I groaned and rolled over. Huh? I guess I didn't die in my sleep this time. Eh whatever ,next time maybe.
I sat up out of bed and walked over to my mirror.

I picked up my comb and pulled it through my thin hair just to have another clump of hair fall out. The one thing I did was chemotherapy. I guess I had no choice. When I found out the chemo would not work I didn't care. It made me nauseous, but there is medication for that. Meanwhile, there is no medication for cancer. My mom said that she would do anything to make me happy at this point.  There was nothing I wanted anymore.  At this point I wanted to sleep.  I was slowly going to death, but no one would let me die.  They always said there was a chance and that miracles happen.  I haven't gotten my miracle. I wanted my miracle. No one understood why someone of my age would want to give up and stop fighting. There was only one thing I wanted. I wanted a husband.  People said I was crazy and should fight.

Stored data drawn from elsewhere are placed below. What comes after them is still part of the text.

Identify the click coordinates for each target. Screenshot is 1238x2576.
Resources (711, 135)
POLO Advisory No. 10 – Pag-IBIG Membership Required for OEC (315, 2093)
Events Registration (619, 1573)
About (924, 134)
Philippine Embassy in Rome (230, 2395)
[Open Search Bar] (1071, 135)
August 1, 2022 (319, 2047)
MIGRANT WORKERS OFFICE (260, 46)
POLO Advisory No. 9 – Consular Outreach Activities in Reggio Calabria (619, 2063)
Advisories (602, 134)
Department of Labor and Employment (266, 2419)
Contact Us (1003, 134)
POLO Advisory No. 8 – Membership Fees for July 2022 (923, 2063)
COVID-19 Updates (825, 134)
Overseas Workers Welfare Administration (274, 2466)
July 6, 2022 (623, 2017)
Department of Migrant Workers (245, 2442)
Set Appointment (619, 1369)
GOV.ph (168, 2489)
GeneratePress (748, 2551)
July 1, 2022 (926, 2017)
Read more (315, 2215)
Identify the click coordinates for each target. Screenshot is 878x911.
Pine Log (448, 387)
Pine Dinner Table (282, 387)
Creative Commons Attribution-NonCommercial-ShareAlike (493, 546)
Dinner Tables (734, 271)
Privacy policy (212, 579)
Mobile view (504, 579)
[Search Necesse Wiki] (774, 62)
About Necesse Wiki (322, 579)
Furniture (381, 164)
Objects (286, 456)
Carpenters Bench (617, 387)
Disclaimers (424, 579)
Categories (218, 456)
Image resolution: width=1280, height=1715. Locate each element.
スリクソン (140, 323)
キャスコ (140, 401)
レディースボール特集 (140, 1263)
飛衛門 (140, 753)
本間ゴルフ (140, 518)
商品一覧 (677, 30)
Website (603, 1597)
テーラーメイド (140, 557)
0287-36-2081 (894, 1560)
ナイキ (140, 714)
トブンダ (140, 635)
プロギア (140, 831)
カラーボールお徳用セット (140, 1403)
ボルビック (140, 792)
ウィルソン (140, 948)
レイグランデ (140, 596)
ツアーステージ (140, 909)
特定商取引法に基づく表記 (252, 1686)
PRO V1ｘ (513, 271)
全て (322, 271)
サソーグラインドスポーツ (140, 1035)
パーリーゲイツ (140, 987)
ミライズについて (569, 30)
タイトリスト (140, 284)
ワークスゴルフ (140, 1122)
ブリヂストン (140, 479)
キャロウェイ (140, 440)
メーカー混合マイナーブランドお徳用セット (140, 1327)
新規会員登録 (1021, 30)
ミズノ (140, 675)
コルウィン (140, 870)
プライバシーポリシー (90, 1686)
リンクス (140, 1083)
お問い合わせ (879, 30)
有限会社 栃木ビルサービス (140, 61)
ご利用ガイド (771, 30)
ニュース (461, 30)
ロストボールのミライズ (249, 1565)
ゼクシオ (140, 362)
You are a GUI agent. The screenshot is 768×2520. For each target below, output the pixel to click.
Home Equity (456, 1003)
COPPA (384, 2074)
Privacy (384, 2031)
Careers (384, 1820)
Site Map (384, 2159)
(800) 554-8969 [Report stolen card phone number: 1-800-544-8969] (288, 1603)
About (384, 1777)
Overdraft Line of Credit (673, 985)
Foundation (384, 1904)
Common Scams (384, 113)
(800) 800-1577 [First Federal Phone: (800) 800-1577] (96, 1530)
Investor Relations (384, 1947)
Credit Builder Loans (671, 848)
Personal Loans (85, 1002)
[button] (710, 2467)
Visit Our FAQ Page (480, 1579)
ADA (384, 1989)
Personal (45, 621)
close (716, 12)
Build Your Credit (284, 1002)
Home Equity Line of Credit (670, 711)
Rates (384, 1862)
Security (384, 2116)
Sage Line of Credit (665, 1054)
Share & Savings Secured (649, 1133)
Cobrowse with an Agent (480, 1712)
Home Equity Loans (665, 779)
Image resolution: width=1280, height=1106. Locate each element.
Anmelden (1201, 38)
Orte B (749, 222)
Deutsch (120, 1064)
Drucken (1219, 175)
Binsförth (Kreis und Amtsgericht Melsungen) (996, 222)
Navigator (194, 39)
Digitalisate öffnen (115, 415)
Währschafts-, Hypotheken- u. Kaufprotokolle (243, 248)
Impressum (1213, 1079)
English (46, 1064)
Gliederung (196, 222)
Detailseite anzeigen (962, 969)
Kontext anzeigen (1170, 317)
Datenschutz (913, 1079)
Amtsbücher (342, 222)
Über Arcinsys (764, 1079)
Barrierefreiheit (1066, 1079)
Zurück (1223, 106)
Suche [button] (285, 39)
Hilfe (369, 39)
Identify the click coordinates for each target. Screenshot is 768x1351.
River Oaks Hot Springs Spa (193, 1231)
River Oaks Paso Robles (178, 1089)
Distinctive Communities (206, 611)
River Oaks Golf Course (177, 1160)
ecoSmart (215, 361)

"Anna, sweetie, do you want to go for a walk?" My nurse was so kind and sweet, but I was not in the mood. I had an aching headache that I thought was lasting a lifetime ( however long that is).   My room was decorated to my liking. Sadly, I had to live out the rest of my days in a grungy hospital bed.   My pale skin looked dewey in the hospital spotlight. I was glowing. My room was a as purple as the last color in the rainbow. My curtains had beautiful floating butterflies.  Looking at them made me sick. I puked at least six times a day. My body after a while got used to it. The butterflies just made it worse. I had my own mattress. The hospital staff wanted me to be comfortable.
Everyone in the staff was sweet, but some were rude. Many of them made me walk and I was tired and sick of the impolite nursing staff. 
I dreamed a lot. I also slept a lot. I dream of my wedding. Me in a white dress. Happy to be alive, I walk down the aisle, smile on my face, and finally I lean in to kiss my beloved fiancé.